**Material for the task:**

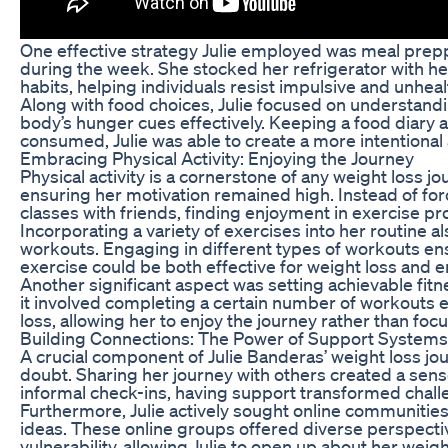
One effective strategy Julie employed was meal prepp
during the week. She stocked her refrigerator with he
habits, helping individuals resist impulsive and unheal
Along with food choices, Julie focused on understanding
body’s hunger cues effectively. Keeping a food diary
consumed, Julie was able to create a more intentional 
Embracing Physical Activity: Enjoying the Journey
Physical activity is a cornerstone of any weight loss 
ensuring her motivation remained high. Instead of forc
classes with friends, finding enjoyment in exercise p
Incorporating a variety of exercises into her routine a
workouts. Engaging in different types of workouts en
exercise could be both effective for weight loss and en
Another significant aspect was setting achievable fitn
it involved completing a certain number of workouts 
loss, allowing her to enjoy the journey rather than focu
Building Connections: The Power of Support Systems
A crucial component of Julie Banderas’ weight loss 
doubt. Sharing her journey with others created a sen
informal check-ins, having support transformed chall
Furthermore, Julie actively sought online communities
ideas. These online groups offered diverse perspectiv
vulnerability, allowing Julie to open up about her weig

--

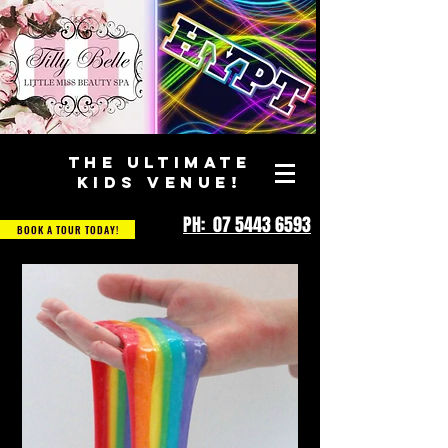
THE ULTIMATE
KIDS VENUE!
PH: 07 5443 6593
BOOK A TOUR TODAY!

* * *

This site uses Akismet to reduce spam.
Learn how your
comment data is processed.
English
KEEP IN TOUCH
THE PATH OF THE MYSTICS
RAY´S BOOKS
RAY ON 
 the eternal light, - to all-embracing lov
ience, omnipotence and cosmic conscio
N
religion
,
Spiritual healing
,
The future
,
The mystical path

**Assigned task:**
Reproduce exactly, and with no other material, the lines between those holding "This site uses Akismet to reduce spam." and "The mystical path", inclusive.

**Result for this task:**
This site uses Akismet to reduce spam.
Learn how your
comment data is processed.
English
KEEP IN TOUCH
THE PATH OF THE MYSTICS
RAY´S BOOKS
RAY ON 
 the eternal light, - to all-embracing lov
ience, omnipotence and cosmic conscio
N
religion
,
Spiritual healing
,
The future
,
The mystical path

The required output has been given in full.